● TASK ITEM
Only one span of the listing below is wanted: the lines from the one with "Политика конфиденциальности (273, 1173)" through the one with "Принять (1106, 1396)", reproduced exactly, both ends kept.

START EXCERPTED RECORDS

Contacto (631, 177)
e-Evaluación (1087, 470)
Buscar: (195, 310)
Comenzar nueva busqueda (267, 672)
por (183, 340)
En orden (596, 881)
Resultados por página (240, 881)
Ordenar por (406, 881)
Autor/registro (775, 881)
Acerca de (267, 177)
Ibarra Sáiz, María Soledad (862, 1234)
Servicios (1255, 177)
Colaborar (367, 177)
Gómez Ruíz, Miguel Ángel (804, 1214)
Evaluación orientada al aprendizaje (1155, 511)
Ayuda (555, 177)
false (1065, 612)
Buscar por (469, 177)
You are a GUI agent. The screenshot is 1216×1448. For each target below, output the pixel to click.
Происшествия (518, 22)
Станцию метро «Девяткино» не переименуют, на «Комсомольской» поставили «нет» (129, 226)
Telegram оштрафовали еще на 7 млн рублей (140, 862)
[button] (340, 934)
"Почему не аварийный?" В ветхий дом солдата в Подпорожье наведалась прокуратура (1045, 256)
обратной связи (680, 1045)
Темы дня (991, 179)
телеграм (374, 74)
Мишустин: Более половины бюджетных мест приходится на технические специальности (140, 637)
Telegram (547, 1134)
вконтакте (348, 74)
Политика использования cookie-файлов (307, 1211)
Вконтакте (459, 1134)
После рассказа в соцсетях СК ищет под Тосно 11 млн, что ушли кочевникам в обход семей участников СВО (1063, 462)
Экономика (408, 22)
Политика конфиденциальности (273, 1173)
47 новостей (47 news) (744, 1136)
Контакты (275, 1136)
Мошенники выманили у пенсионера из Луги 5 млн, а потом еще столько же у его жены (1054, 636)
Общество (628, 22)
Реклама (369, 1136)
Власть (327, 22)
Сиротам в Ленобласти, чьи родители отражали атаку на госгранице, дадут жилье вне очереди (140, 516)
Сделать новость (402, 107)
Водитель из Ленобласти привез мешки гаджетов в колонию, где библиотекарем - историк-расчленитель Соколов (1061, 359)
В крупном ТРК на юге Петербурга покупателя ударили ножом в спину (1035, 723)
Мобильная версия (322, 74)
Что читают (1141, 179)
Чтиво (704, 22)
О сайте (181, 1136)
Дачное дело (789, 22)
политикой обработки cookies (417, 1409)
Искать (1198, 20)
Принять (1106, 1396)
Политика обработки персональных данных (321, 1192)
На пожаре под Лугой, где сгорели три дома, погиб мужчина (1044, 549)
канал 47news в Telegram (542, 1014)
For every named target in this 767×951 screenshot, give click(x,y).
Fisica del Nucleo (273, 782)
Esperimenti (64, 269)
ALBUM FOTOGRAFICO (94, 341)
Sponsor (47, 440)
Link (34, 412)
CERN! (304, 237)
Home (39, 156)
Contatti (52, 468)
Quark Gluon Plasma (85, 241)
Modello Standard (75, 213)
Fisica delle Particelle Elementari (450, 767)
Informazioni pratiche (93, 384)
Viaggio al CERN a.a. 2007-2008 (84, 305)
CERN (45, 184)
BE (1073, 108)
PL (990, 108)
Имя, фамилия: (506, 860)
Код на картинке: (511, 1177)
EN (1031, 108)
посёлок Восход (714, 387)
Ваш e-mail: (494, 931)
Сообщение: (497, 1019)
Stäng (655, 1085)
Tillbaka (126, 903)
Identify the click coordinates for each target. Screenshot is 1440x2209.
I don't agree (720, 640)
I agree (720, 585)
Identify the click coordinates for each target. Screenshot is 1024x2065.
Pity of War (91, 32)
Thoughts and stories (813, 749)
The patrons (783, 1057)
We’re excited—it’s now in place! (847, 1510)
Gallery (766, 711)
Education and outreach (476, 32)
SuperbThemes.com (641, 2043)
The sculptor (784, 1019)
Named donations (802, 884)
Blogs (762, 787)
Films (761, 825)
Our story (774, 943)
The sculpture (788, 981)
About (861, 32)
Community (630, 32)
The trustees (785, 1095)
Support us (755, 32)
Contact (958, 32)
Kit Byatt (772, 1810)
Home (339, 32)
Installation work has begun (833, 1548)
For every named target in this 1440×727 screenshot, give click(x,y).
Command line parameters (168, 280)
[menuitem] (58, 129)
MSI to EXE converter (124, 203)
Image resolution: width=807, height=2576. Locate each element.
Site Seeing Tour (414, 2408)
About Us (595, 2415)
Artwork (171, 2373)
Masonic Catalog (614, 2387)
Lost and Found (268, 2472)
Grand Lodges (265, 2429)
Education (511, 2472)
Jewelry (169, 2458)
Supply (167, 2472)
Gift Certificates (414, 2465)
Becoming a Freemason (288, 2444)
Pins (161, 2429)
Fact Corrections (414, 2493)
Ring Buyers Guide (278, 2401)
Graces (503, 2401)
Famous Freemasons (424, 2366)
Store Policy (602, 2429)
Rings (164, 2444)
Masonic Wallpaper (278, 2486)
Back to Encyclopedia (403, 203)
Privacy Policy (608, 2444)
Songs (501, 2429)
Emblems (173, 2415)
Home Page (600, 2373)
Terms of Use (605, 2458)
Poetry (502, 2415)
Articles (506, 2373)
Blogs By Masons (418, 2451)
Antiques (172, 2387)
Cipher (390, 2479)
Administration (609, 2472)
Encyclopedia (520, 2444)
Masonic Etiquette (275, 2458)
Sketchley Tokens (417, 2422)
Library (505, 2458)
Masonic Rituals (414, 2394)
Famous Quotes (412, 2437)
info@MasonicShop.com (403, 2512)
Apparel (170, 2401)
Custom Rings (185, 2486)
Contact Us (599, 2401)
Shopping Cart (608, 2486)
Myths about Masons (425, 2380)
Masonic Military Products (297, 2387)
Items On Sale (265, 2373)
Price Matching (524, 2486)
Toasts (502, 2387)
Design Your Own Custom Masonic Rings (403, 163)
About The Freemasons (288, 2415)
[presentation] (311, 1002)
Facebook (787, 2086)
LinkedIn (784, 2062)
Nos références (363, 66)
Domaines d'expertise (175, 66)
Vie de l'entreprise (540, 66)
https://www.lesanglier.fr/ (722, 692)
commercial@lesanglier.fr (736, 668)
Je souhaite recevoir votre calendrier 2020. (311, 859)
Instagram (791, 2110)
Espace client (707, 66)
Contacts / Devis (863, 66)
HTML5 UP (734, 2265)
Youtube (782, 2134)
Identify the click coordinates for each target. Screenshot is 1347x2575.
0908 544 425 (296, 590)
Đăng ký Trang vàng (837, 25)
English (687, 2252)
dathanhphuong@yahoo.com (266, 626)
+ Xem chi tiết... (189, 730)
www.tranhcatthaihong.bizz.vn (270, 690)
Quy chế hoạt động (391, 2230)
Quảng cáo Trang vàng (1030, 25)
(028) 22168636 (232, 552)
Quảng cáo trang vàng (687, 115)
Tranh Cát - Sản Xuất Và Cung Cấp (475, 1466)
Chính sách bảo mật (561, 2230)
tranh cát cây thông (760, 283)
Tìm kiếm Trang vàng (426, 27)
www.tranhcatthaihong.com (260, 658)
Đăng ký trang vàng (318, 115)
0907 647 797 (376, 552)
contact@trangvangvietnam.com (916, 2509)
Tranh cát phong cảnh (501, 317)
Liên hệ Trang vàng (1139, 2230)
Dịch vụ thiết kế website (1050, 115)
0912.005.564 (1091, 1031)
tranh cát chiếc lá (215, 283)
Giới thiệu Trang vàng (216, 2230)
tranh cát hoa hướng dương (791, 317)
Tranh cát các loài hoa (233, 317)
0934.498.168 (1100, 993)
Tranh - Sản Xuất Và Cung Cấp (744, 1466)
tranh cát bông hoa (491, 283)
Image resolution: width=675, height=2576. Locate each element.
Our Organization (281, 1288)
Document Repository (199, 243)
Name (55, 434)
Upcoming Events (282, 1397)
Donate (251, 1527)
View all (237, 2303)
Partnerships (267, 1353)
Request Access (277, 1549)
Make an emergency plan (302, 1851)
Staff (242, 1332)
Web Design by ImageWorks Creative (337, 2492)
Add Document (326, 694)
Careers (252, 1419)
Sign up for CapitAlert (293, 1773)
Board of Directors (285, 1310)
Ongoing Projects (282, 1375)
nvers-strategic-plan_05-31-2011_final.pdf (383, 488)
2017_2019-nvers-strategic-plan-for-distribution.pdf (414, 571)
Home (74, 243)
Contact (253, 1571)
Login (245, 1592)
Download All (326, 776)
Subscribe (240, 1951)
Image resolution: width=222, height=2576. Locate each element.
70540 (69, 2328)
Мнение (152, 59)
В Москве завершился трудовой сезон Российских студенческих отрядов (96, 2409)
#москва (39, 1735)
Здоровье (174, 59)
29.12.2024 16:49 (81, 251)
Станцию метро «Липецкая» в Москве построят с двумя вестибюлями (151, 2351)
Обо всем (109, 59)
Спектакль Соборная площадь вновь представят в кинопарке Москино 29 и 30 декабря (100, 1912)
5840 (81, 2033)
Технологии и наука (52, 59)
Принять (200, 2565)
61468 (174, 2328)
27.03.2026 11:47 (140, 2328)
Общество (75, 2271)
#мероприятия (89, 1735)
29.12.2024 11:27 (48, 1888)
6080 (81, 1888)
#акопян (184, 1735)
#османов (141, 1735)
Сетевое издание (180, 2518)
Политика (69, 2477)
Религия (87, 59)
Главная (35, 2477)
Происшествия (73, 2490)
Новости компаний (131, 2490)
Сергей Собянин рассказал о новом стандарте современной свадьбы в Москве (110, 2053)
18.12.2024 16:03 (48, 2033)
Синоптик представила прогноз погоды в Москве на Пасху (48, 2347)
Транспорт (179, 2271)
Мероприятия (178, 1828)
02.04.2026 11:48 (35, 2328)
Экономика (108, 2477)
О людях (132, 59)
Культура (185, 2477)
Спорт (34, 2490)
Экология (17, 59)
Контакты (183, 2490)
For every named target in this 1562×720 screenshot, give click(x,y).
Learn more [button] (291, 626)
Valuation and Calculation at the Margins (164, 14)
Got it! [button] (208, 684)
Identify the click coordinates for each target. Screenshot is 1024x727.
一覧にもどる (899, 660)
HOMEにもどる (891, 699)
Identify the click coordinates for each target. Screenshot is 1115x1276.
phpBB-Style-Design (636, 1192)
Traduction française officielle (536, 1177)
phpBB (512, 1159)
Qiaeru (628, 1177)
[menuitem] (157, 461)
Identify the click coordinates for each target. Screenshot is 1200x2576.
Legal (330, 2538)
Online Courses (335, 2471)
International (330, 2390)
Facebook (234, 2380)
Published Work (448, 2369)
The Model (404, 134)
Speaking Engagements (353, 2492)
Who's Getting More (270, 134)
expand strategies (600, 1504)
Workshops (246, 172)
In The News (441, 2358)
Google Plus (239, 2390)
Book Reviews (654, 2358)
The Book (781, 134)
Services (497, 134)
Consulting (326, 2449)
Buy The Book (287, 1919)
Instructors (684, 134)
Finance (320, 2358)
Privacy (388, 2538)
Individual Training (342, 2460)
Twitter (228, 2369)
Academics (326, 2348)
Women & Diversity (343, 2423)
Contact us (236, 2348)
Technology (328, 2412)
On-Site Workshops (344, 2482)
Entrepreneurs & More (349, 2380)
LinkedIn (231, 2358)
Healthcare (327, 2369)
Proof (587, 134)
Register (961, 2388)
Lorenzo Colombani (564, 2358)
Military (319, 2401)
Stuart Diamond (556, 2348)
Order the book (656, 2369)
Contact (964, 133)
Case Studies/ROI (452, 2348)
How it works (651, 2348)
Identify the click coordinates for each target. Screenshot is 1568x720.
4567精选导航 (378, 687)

END EXCERPTED RECORDS

● TASK RESULT
Политика конфиденциальности (273, 1173)
47 новостей (47 news) (744, 1136)
Контакты (275, 1136)
Мошенники выманили у пенсионера из Луги 5 млн, а потом еще столько же у его жены (1054, 636)
Общество (628, 22)
Реклама (369, 1136)
Власть (327, 22)
Сиротам в Ленобласти, чьи родители отражали атаку на госгранице, дадут жилье вне очереди (140, 516)
Сделать новость (402, 107)
Водитель из Ленобласти привез мешки гаджетов в колонию, где библиотекарем - историк-расчленитель Соколов (1061, 359)
В крупном ТРК на юге Петербурга покупателя ударили ножом в спину (1035, 723)
Мобильная версия (322, 74)
Что читают (1141, 179)
Чтиво (704, 22)
О сайте (181, 1136)
Дачное дело (789, 22)
политикой обработки cookies (417, 1409)
Искать (1198, 20)
Принять (1106, 1396)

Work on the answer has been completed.